A place where I can share interesting ideas and maybe get a few things off my chest

Archive for the ‘Alzheimers’ Category

Mother and the Dementia Paradigm Shift

(Please note: this is a lecture slide, not Mom’s scan.)



This past Tuesday, Mother and I headed over to USF for her first-ever MRI.  She did wonderfully, and they got very good images, which they then handed to us on a CD to carry to our later appointment at the Byrd Alzheimer’s Institute. After a nice lunch at Panera, we were able to make our noon appointment with Dr. Fargher with 10 minutes to spare.
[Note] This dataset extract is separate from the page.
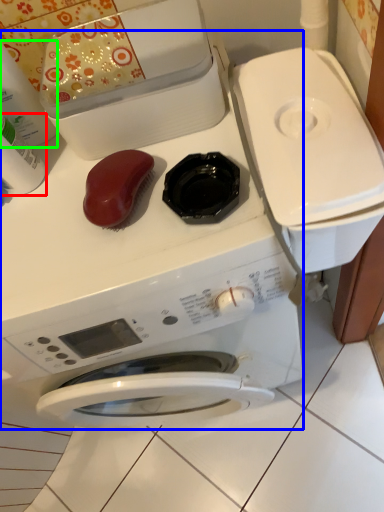 Question: Considering the real-world distances, which object is farthest from cleaning product (highlighted by a red box)? washing machine (highlighted by a blue box) or cleaning product (highlighted by a green box)?

Choices:
 (A) washing machine
 (B) cleaning product

Answer: (A)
While I waited in the lobby, Dr. Fargher escorted Mother back for an MMSE and evaluation. Afterward, it was my turn in the doctor’s office to talk about the results. Mother scored higher on the MMSE this time than she did when we visited two years ago. This does not usually happen. What made the biggest difference was one item that last time Mother didn’t even try, saying “I can’t”, that this time she attempted and got 4 out of 5 points for. I told Dr. Fargher that when we had visited before, Mother had only just started going to the Neighborly Care Network senior center, and for the past 1.5 years or so, she has been attending three days per week.
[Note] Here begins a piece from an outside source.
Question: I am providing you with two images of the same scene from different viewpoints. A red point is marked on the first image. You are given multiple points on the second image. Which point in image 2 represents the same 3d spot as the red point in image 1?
With the report Dr. Fargher had received from the imaging lab, and the CD I had in hand, we looked at the brain images together which showed some overall shrinkage (not uncommon given Mom’s age), very little shrinkage in the areas of the brain normally connected with Alzheimer’s, and a couple of spots indicating small strokes (ischemic incidents, for you medically-oriented family members). This indicates that most of Mother’s dementia is actually vascular in origin.

We also talked about Mom’s hearing loss, and the doctor mentioned that she had to resort to using a pen and paper to clarify some of the questions, and Mother was able to easily understand and answer, even doing fairly well on remembering a set of three words, after they were written down. The doctor suggested we keep a whiteboard handy at home for times when Steve or I didn’t feel like we were getting an idea across. We decided that Mother’s current meds were all good, and that there was no reason to set up regular appointments, but to call if any additional problems arose.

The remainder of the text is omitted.